Em seu depoimento, ele admite ter participado do atentado ao
Riocentro, durante as comemorações do Dia do trabalhador de 1981, em uma
ação que pretendia provocar um “grande golpe contra o projeto de
abertura democrática”. Revela, além disso, ter participado da ocultação
de cadáveres de dez presos políticos, entre eles alguns líderes
históricos do PCB, como David Capistrano e João Massena Mello.

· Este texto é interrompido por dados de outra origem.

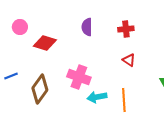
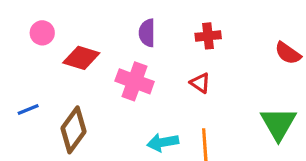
red triangle: (129, 60) -> (200, 83), moved
pink cross: (79, 77) -> (135, 81), moved

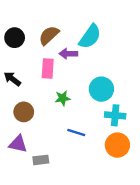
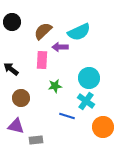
cyan semicircle: (90, 37) -> (79, 32), turned 30
black circle: (15, 38) -> (12, 22), moved
cyan cross: (115, 115) -> (86, 101), moved, turned 30

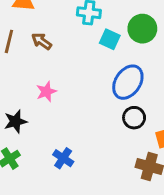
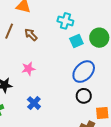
cyan square: (110, 39) -> (76, 41), turned 32
blue cross: (63, 158) -> (34, 103), moved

As
informações sobre o livro foram divulgadas nesta quarta-feira (2) pelo iG.
“O delegado Fleury tinha de morrer”
O ex-integrante do DOPS diz ter participado da própria reunião que
definiu a morte do delegado Fleury. “O delegado Fleury tinha de morrer.
Foi uma decisão unânime de nossa comunidade, em São Paulo, numa votação
feita em local público, o restaurante Baby Beef”, afirma Cláudio Guerra.
A reunião que selou a morte de Fleury teria contado com a presença do
coronel do Exército Ênio Pimentel da Silveira (o “Doutor Ney”); o
coronel-aviador Juarez de Deus Gomes da Silva, da Divisão de Segurança e
Informações do Ministério da Justiça; o delegado da Polícia Civil de
São Paulo Aparecido Laertes Calandra; o coronel de Exército Freddie
Perdigão, do Serviço Nacional de Informações (SNI); o comandante Antônio
Vieira, do Cenimar; e o coronel Carlos Alberto Brilhante Ustra,
comandante do Departamento de Operações de Informações do 2º Exército
(DOI-Codi).
“Fleury tinha se tornado um homem rico desviando dinheiro dos
empresários que pagavam para sustentar as ações clandestinas do regime
militar. Não obedecia mais a ninguém, agindo por conta própria. E
exorbitava”, diz Cláudio Guerra, apontando também o vício em cocaína de
Fleury. “Cansei de ver”, afirma. A versão oficial é de que o delegado
Fleury morreu em um acidente de lancha em Ilhabela. Guerra afirma ter
dado a ideia de fazer tudo parecer um acidente, além de ter sido o
primeiro enviado para cometer o assassinato. Porém, após surgir a
notícia de que Fleury tinha adquirido uma lancha, a execução acabou
ficando a cargo do Centro de Informações da Marinha (Cenimar).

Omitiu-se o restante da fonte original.